In June 2022 Robert Squizzero received his PhD in Linguistics, filing his dissertation Sociolinguistic and Phonetic Perception of Second Language Mandarin Chinese.
In his dissertation, Squizzero performed a series of experiments investigating social and phonetic factors affecting the perception of L2 Mandarin Chinese. His dissertation is a unique contribution to the literature on second language perception, as most research on this topic has involved Indo-European languages, which, as Squizzero notes, raises “doubts about the generalizability of existing sociolinguistic, phonetic, acquisition, and pedagogical theory to other linguistic contexts.”
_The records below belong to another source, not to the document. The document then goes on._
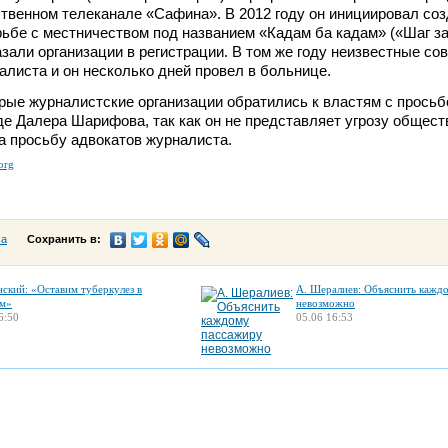
ственном телеканале «Сафина». В 2012 году он инициировал со
рьбе с местничеством под названием «Кадам ба кадам» («Шаг за
азали организации в регистрации. В том же году неизвестные с
алиста и он несколько дней провел в больнице.
рые журналистские организации обратились к властям с просьб
де Далера Шарифова, так как он не представляет угрозу общест
на просьбу адвокатов журналиста.
.org
са
Сохранить в:
нский: «Оставим туберкулез в
А. Шералиев: Объяснить кажд
м»
невозможно
6:50
05.06 16:53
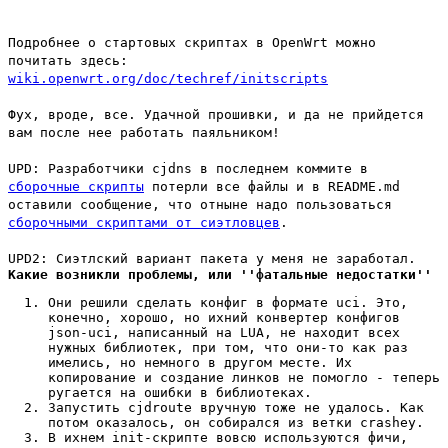
Подробнее о стартовых скриптах в OpenWrt можно
почитать здесь:
wiki.openwrt.org/doc/techref/initscripts
Фух, вроде, все. Удачной прошивки, и да не прийдется
вам после нее работать паяльником!
UPD: Разработчики cjdns в последнем коммите в
сборочные скрипты
потерли все файлы и в README.md
оставили сообщение, что отныне надо пользоваться
сборочными скриптами от сиэтловцев
.
UPD2: Сиэтлский вариант пакета у меня не заработал.
Какие возникли проблемы, или ''фатальные недостатки''
Они решили сделать конфиг в формате uci. Это,
конечно, хорошо, но ихний конвертер конфигов
json-uci, написанный на LUA, не находит всех
нужных библиотек, при том, что они-то как раз
имелись, но немного в другом месте. Их
копирование и создание линков не помогло - теперь
ругается на ошибки в библиотеках.
Запустить cjdroute вручную тоже не удалось. Как
потом оказалось, он собирался из ветки crashey.
В ихнем init-скрипте вовсю используются фичи,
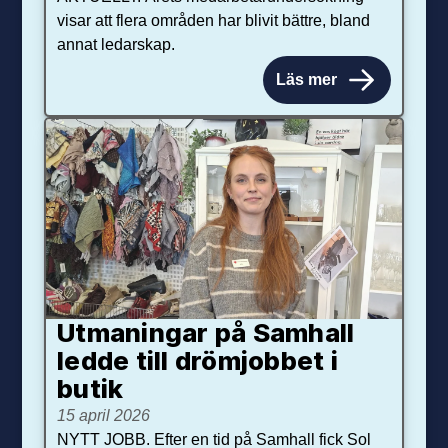
visar att flera områden har blivit bättre, bland
annat ledarskap.
Läs mer
Utmaningar på Sam­hall
ledde till dröm­jobbet i
butik
15 april 2026
NYTT JOBB. Efter en tid på Samhall fick Sol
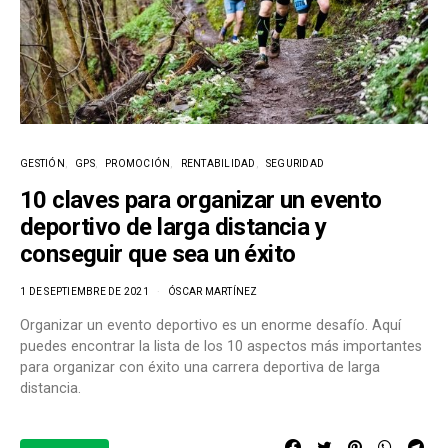
GESTIÓN
GPS
PROMOCIÓN
RENTABILIDAD
SEGURIDAD
10 claves para organizar un evento
deportivo de larga distancia y
conseguir que sea un éxito
1 DE SEPTIEMBRE DE 2021
ÓSCAR MARTÍNEZ
Organizar un evento deportivo es un enorme desafío. Aquí
puedes encontrar la lista de los 10 aspectos más importantes
para organizar con éxito una carrera deportiva de larga
distancia.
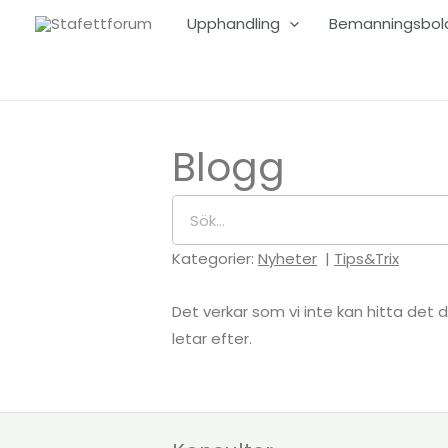
Hoppa
Upphandling
Bemanningsbol
till
innehåll
Blogg
Sök
Kategorier:
Nyheter
|
Tips&Trix
Det verkar som vi inte kan hitta det 
letar efter.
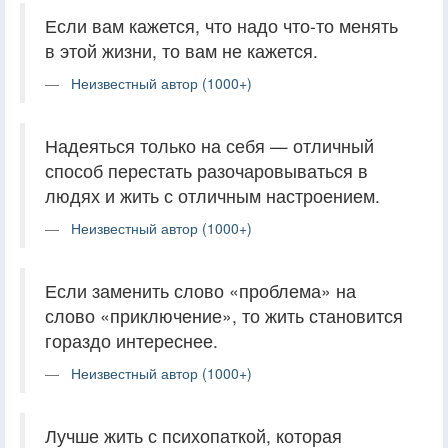
Если вам кажется, что надо что-то менять
в этой жизни, то вам не кажется.
Неизвестный автор (1000+)
Надеяться только на себя — отличный
способ перестать разочаровываться в
людях и жить с отличным настроением.
Неизвестный автор (1000+)
Если заменить слово «проблема» на
слово «приключение», то жить становится
гораздо интереснее.
Неизвестный автор (1000+)
Лучше жить с психопаткой, которая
An example of Squizzero’s methodology can be seen in the experiment performed in the final chapter, where “292 first language (L1) Mandarin listeners were asked to select the correct transcriptions of each of six sentences spoken by two male L2 Mandarin speakers who differed in their prosodic accuracy. While listening to each set of sentences, a picture of an Asian face or a White face was displayed on the listener’s screen. Results indicate that participants were significantly more likely to select the correct transcription of each sentence when they heard the speaker with high prosodic accuracy and believed that the speaker was ethnically Chinese. Listeners also rated speakers’ comprehensibility, accentedness, and perceived personal characteristics; listeners found the speaker with high prosodic accuracy to be more comprehensible and less accented, but listeners also rated a speaker as more comprehensible and less accented when they believed the speaker was ethnically Chinese. This study demonstrates that a link between linguistic and social factors exists in processing L2 speech, even outside of the social, cultural, and linguistic environments typically used as a setting for investigation of L2 speech perception.”a
Squizzero’s entire dissertation is available for download. Squizzero’s PhD committee was chaired by Alicia Beckford Wassink. Other reading committee members were Betsy Evans, Richard Wright, and Zev Handel (Asian Languages and Literatures, adjunct in Linguistics).